I first became acquainted with the idea of “the outside edge of the inside” in reading the work of the Franciscan priest, Richard Rhor. Last summer his work was picked up in a column by New York Times columnist David Brooks.
As a Franciscan, Rhor is concerned about the same kinds of positive social transformation (equity, justice, etc.) that we are working for at Metanoia. He rightly understands that within any institutions there are “insiders” who often easily become preoccupied with keeping their ‘insider’ status and keeping the institution in tact as it is because that preserves their status. There are also “outsiders” who bear no allegiance or attachments to the institutions. They have tremendous freedom to say whatever they want about these institutions because they have no vested interest in their survival. This freedom also comes with a price in that they are easily labeled by insiders as troublemakers and dismissed out of hand without being taken seriously.
Between these two groups, Rhor notes, there are those that choose to intentionally stand on the “outside edge of the inside.” That is, they create relationships with both insiders and outsiders and seek to be a conduit and bridge builder between the two that can help them develop solutions that lead to something totally new and unexpected by both. Rhor points out that it is often the people on the outside edge of the inside who get consensus built and solutions made in our communities. They exercise a unique power and responsibility by virtue of their social position. Maintaining that position is not always easy, however.
Inevitably, both insiders and outsiders will work to pull as many people into their circle as possible. So to maintain a position on the outside edge of the inside means that sometimes one will be regarded as an insider by outsiders and an outsider by insiders. It can feel like a no-win spot to be in . . . but it is precisely the place where the real work of social change most often happens.
For those of you who know Metanoia well – I’m hoping that by now you can see how we seek to embody this ethic in our work. We maintain important and working relationships with major institutions in our community even as we also work to maintain important and working relationships with groups and individuals that seek to critique those institutions. I personally have been in rooms where I have been encouraged by insiders to “do something” about the outsiders critiquing them. We are not in business to “do something” about anyone honestly expressing their opinions in a public way. One reason is that would then make us lose our position on the outside edge of the inside. I have also personally been in rooms of outsiders where the good work we are accomplishing by working together with a group of insiders has been second guessed and dismissed more out of animosity for the insiders than any real regard for the value of the work itself. Thus is life on the outside edge of the inside.
Nevertheless, the outside edge of the inside remains the place where much of the original and transformative social change occurs in our world. Keeping that in mind, our question becomes how do we develop an organizational culture and ethic that helps the people of our movement remain faithfully on the outside edge of the inside? It takes a significant amount of self-care and the nurturing of an expansive consciousness that looks more for commonality than the apparent divisions. We live in a world that is becoming increasing dualistic in its thought process (i.e. “you are either with us or against us,” issues are always cut and dry with only two possible solutions in opposition, etc.). However, this kind of thinking doesn’t work on the outside edge of the inside.
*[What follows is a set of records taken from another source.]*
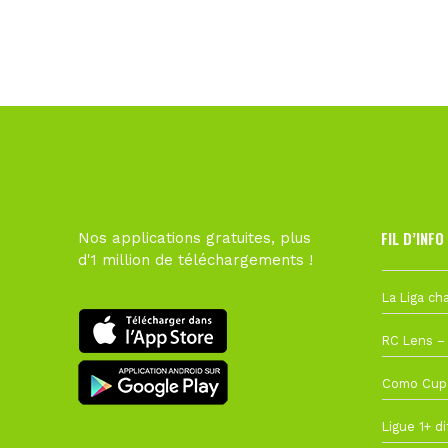
FIL D’INFO
Nos applications gratuites, plus
d'1 million de téléchargements !
6 août à 10
1 août à 09
27 juillet à
22 juillet à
What is needed is a more unitive thought process that seeks value on both sides of an issue and works to put two opposing sides into a new form of relationship with one another. My own faith is very helpful in this endeavor, as it roots me in a way of thinking about the world that calls for love of everyone involved and views all people equally regardless of their outsider or insider status. For example, I have found Jesus’ difficult instruction to “pray for your enemies” an essential tool in helping me remain on the outside edge of the inside. Those prayers, rightly done, remind me that they are more than just “my enemies,” they are also God’s children with their own pains, hopes and faults like me – they help me see people in a fresh new light next time I am with them.
A week or so ago, I had breakfast with a dear friend who is also working on the outside edge of the inside. He is a senior leader in one of our region’s premier institutions and he is working every day to make that institution more equitable. This is an institution that has its outsider detractors and in significant ways, those outsiders are correct about the not-always-positive legacy of this institution in our community. And yet, by working on the outside edge of the inside, my friend has accomplished more within this institution in a relatively short amount of time than a generation of critics critiquing from the outside.
We swapped stories of what it is like to be called a “sell out” by outsiders and then, sometimes on the same day and with the same issue, be regarded by the insiders as an outsider ourselves. We also agreed that there is no where we would rather be to get things done to make our society a better and more equitable place than the outside edge of the inside. I am grateful for those who have respected and supported us in taking this position over our history at Metanoia.